### Work required
In your copy, repeat each record exactly and include no pictures.

[Dataset entries]
┄┄┄┄┄┄┄┄┄┄┄┄┄┄┄┄┄┄┄┄

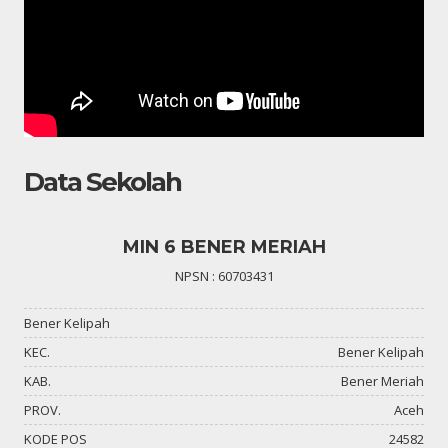
Data Sekolah
MIN 6 BENER MERIAH
NPSN : 60703431
Bener Kelipah
KEC.
Bener Kelipah
KAB.
Bener Meriah
PROV.
Aceh
KODE POS
24582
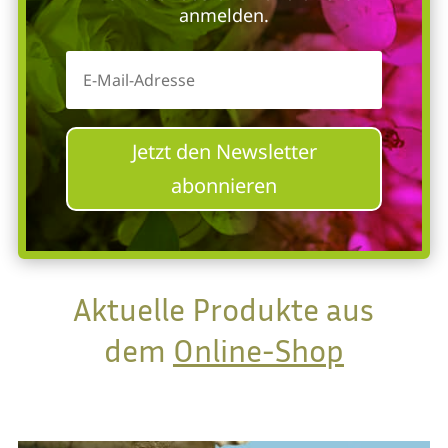
anmelden.
Jetzt den Newsletter
abonnieren
Aktuelle Produkte aus
dem
Online-Shop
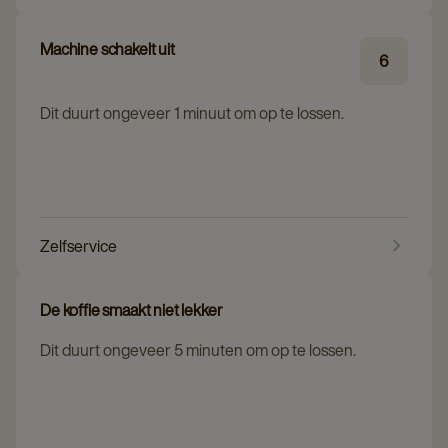
Machine schakelt uit
6
Dit duurt ongeveer 1 minuut om op te lossen.
Zelfservice
De koffie smaakt niet lekker
Dit duurt ongeveer 5 minuten om op te lossen.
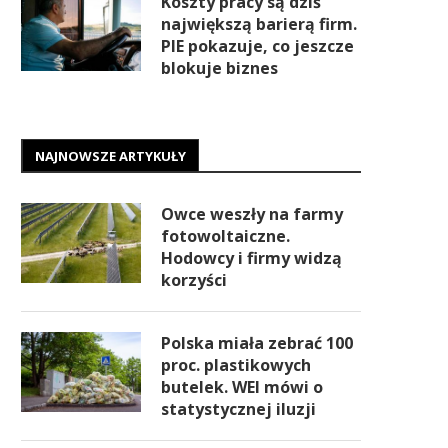
Koszty pracy są dziś
największą barierą firm.
PIE pokazuje, co jeszcze
blokuje biznes
NAJNOWSZE ARTYKUŁY
Owce weszły na farmy
fotowoltaiczne.
Hodowcy i firmy widzą
korzyści
Polska miała zebrać 100
proc. plastikowych
butelek. WEI mówi o
statystycznej iluzji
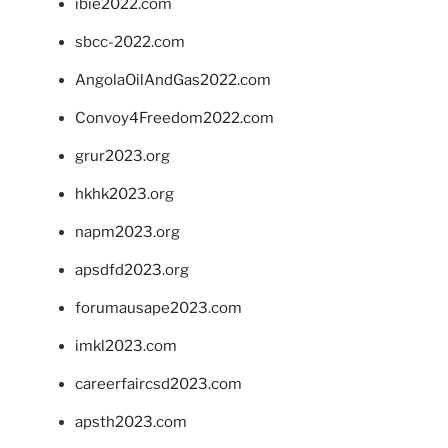
ibie2022.com
sbcc-2022.com
AngolaOilAndGas2022.com
Convoy4Freedom2022.com
grur2023.org
hkhk2023.org
napm2023.org
apsdfd2023.org
forumausape2023.com
imkl2023.com
careerfaircsd2023.com
apsth2023.com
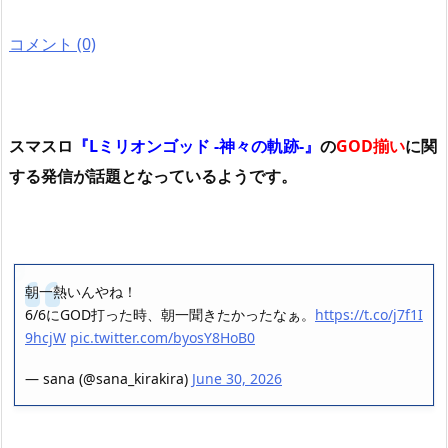
コメント (0)
スマスロ
『Lミリオンゴッド -神々の軌跡-』
の
GOD揃い
に関
する発信が話題となっているようです。
朝一熱いんやね！
6/6にGOD打った時、朝一聞きたかったなぁ。
https://t.co/j7f1I
9hcjW
pic.twitter.com/byosY8HoB0
— sana (@sana_kirakira)
June 30, 2026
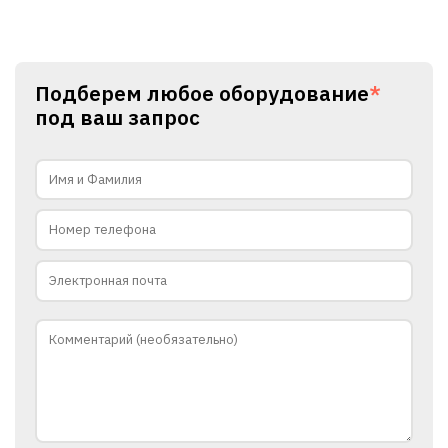
Подберем любое оборудование
*
под ваш запрос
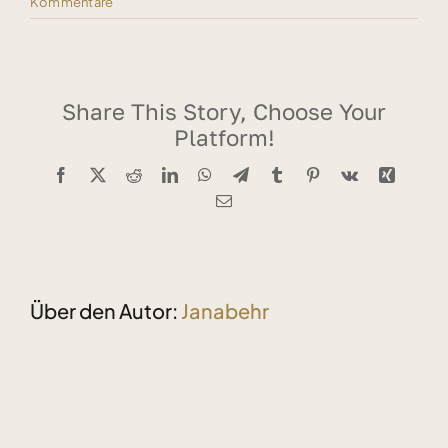
Kommentare
Share This Story, Choose Your
Platform!
Facebook
X
Reddit
LinkedIn
WhatsApp
Telegram
Tumblr
Pinterest
Vk
Xing
E-
Mail
Über den Autor:
Janabehr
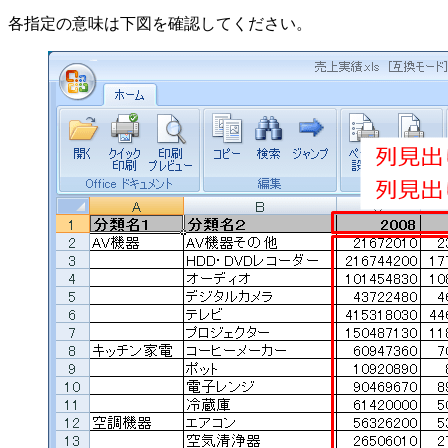
各指定の意味は下図を確認してください。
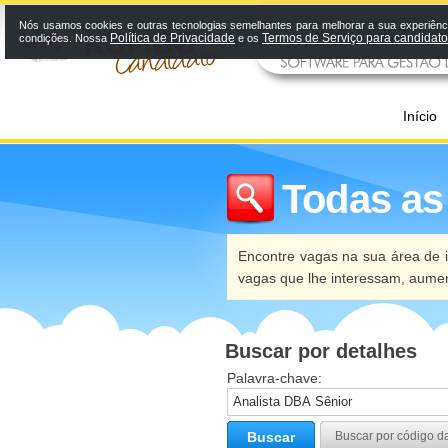
Nós usamos cookies e outras tecnologias semelhantes para melhorar a sua experiênci
Política de Privacidade
Termos de Serviço para candidat
condições. Nossa
e os
Início
Todas as
Encontre vagas na sua área de i
vagas que lhe interessam, aume
Buscar por detalhes
Palavra-chave:
Buscar
Buscar por código d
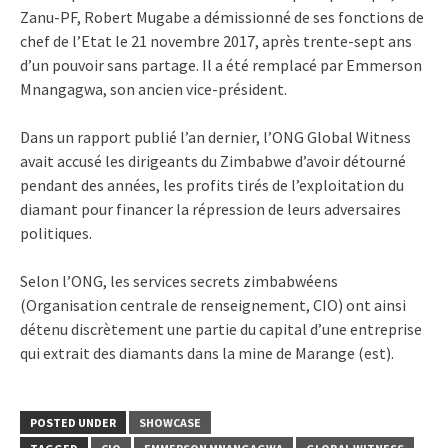
Zanu-PF, Robert Mugabe a démissionné de ses fonctions de
chef de l’Etat le 21 novembre 2017, après trente-sept ans
d’un pouvoir sans partage. Il a été remplacé par Emmerson
Mnangagwa, son ancien vice-président.
Dans un rapport publié l’an dernier, l’ONG Global Witness
avait accusé les dirigeants du Zimbabwe d’avoir détourné
pendant des années, les profits tirés de l’exploitation du
diamant pour financer la répression de leurs adversaires
politiques.
Selon l’ONG, les services secrets zimbabwéens
(Organisation centrale de renseignement, CIO) ont ainsi
détenu discrètement une partie du capital d’une entreprise
qui extrait des diamants dans la mine de Marange (est).
POSTED UNDER
SHOWCASE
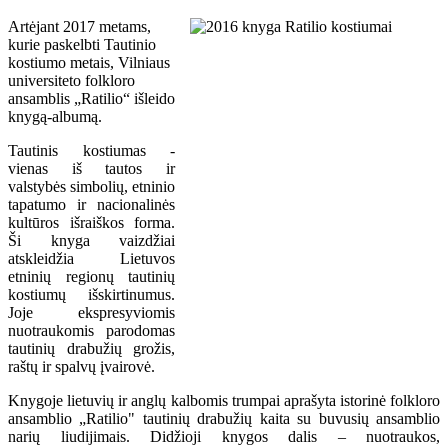
Artėjant 2017 metams,
kurie paskelbti Tautinio
kostiumo metais, Vilniaus
universiteto folkloro
ansamblis „Ratilio“ išleido
knygą-albumą.
Tautinis kostiumas -
vienas iš tautos ir
valstybės simbolių, etninio
tapatumo ir nacionalinės
kultūros išraiškos forma.
Ši knyga vaizdžiai
atskleidžia Lietuvos
etninių regionų tautinių
kostiumų išskirtinumus.
Joje ekspresyviomis
nuotraukomis parodomas
tautinių drabužių grožis,
raštų ir spalvų įvairovė.
Knygoje lietuvių ir anglų kalbomis trumpai aprašyta istorinė folkloro
ansamblio „Ratilio" tautinių drabužių kaita su buvusių ansamblio
narių liudijimais. Didžioji knygos dalis – nuotraukos,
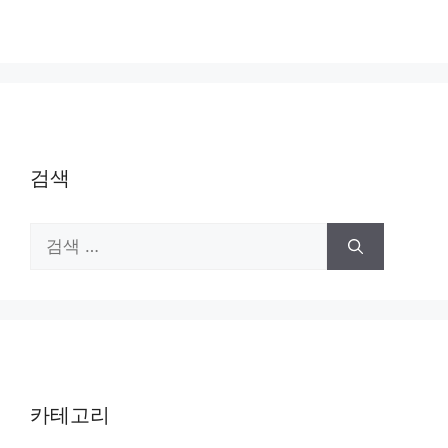
검색
검
색:
카테고리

┄┄┄┄┄┄┄┄┄┄┄┄┄┄┄┄┄┄┄┄

### Written answer
Data Sekolah
MIN 6 BENER MERIAH
NPSN : 60703431
Bener Kelipah
KEC.
Bener Kelipah
KAB.
Bener Meriah
PROV.
Aceh
KODE POS
24582
anmelden.
Jetzt den Newsletter
abonnieren
Aktuelle Produkte aus
dem
Online-Shop
Machine schakelt uit
6
Dit duurt ongeveer 1 minuut om op te lossen.
Zelfservice
De koffie smaakt niet lekker
Dit duurt ongeveer 5 minuten om op te lossen.
Koszty pracy są dziś
największą barierą firm.
PIE pokazuje, co jeszcze
blokuje biznes
NAJNOWSZE ARTYKUŁY
Owce weszły na farmy
fotowoltaiczne.
Hodowcy i firmy widzą
korzyści
Polska miała zebrać 100
proc. plastikowych
butelek. WEI mówi o
statystycznej iluzji
ibie2022.com
sbcc-2022.com
AngolaOilAndGas2022.com
Convoy4Freedom2022.com
grur2023.org
hkhk2023.org
napm2023.org
apsdfd2023.org
forumausape2023.com
imkl2023.com
careerfaircsd2023.com
apsth2023.com
コメント (0)
スマスロ
『Lミリオンゴッド -神々の軌跡-』
の
GOD揃い
に関
する発信が話題となっているようです。
朝一熱いんやね！
6/6にGOD打った時、朝一聞きたかったなぁ。
https://t.co/j7f1I
9hcjW
pic.twitter.com/byosY8HoB0
— sana (@sana_kirakira)
June 30, 2026
Подберем любое оборудование
*
под ваш запрос
Kommentare
Share This Story, Choose Your
Platform!
Facebook
X
Reddit
LinkedIn
WhatsApp
Telegram
Tumblr
Pinterest
Vk
Xing
E-
Mail
Über den Autor:
Janabehr
各指定の意味は下図を確認してください。
Nós usamos cookies e outras tecnologias semelhantes para melhorar a sua experiênci
Política de Privacidade
Termos de Serviço para candidat
condições. Nossa
e os
Início
Todas as
Encontre vagas na sua área de i
vagas que lhe interessam, aume
Buscar por detalhes
Palavra-chave:
Buscar
Buscar por código d
Zanu-PF, Robert Mugabe a démissionné de ses fonctions de
chef de l’Etat le 21 novembre 2017, après trente-sept ans
d’un pouvoir sans partage. Il a été remplacé par Emmerson
Mnangagwa, son ancien vice-président.
Dans un rapport publié l’an dernier, l’ONG Global Witness
avait accusé les dirigeants du Zimbabwe d’avoir détourné
pendant des années, les profits tirés de l’exploitation du
diamant pour financer la répression de leurs adversaires
politiques.
Selon l’ONG, les services secrets zimbabwéens
(Organisation centrale de renseignement, CIO) ont ainsi
détenu discrètement une partie du capital d’une entreprise
qui extrait des diamants dans la mine de Marange (est).
POSTED UNDER
SHOWCASE
Artėjant 2017 metams,
kurie paskelbti Tautinio
kostiumo metais, Vilniaus
universiteto folkloro
ansamblis „Ratilio“ išleido
knygą-albumą.
Tautinis kostiumas -
vienas iš tautos ir
valstybės simbolių, etninio
tapatumo ir nacionalinės
kultūros išraiškos forma.
Ši knyga vaizdžiai
atskleidžia Lietuvos
etninių regionų tautinių
kostiumų išskirtinumus.
Joje ekspresyviomis
nuotraukomis parodomas
tautinių drabužių grožis,
raštų ir spalvų įvairovė.
Knygoje lietuvių ir anglų kalbomis trumpai aprašyta istorinė folkloro
ansamblio „Ratilio" tautinių drabužių kaita su buvusių ansamblio
narių liudijimais. Didžioji knygos dalis – nuotraukos,
검색
검
색:
카테고리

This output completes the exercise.